Cericit burung beo memberitahu tuannya bahwa ada seseorang mulai menginjakkan kaki di depan rumah sederhana tetapi tampak besar jika dilihat dari depan ini. Rumah bercat seputih susu. Pintu dan jendela bagian depan tidak langsung nampak karena tertabir anyaman dari bambu. Sedang, di sebelah kiri rumah itu ada pintu masuk khusus para tamu wanita.
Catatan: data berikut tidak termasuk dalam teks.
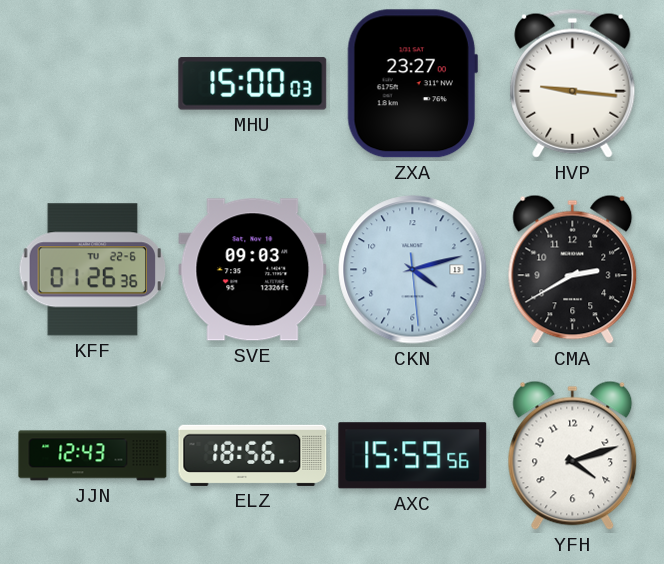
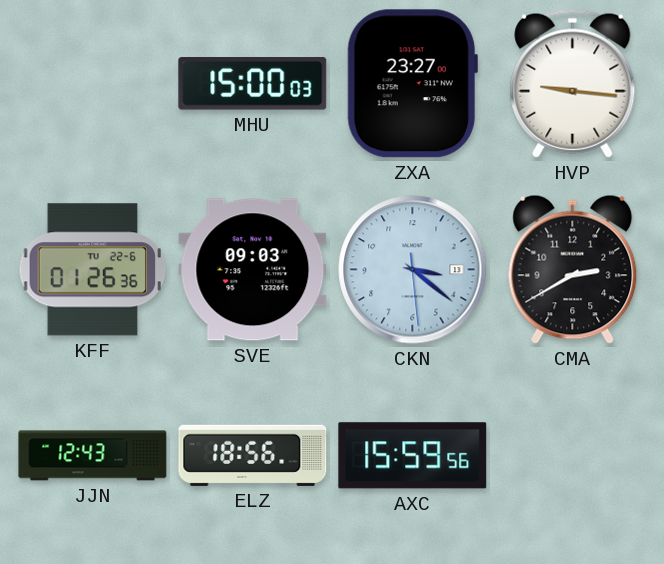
CKN: 4:12 -> 3:21
YFH: 4:12 -> none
Teleponku tersambung dengan Mas Iqbal ketika aku masih sampai di tol Waru tadi. Dan kini, saat kakiku sudah mulai mendekati pintu tamu wanita, Mas Iqbal muncul dari balik pundakku.

"Itu pintu masuk untuk tamu. Abah menganggap mantu itu sebagai anak. Masuklah lewat depan," sapa Mas Iqbal menyambutku dengan senyuman lebar. Mata kecilnya kulihat tak berubah bersama lensa bulatnya. Kulit wajahnya masih tetap putih dan bersih. Namun sekilas, bagian pelipisnya agak mengelupas kemerah-merahan.

"Kamu habis pakai cream apa, Mas? Mukamu bisa begitu?" tanyaku, jiwaku seperti pisau dibakar hingga merah, kemudian dicelupkan ke air es. Nyes! Tiba-tiba adem sekali. Aroma-aroma ketenangan kucium. Aroma yang membuat jiwaku sejuk, merasa ikhlas sekaligus pasrah. Suasana ketenangan terasa betul saat aku mulai memasukkan kaki ke kawasan religi ini. Barangkali daerah pesantren memang bisa sesejuk ini lantaran ayat sucinya sering mengalun dari segala sudur bilik asrama santri.

Aku bagai sebuah kotoran kering yang baru saja dimasukkan ke dalam sebuah kulkas bersih.

"Mm, aku nggak pernah pakai cream." Mas Iqbal kembali menggulung senyum padaku setelah beberapa saat membisu.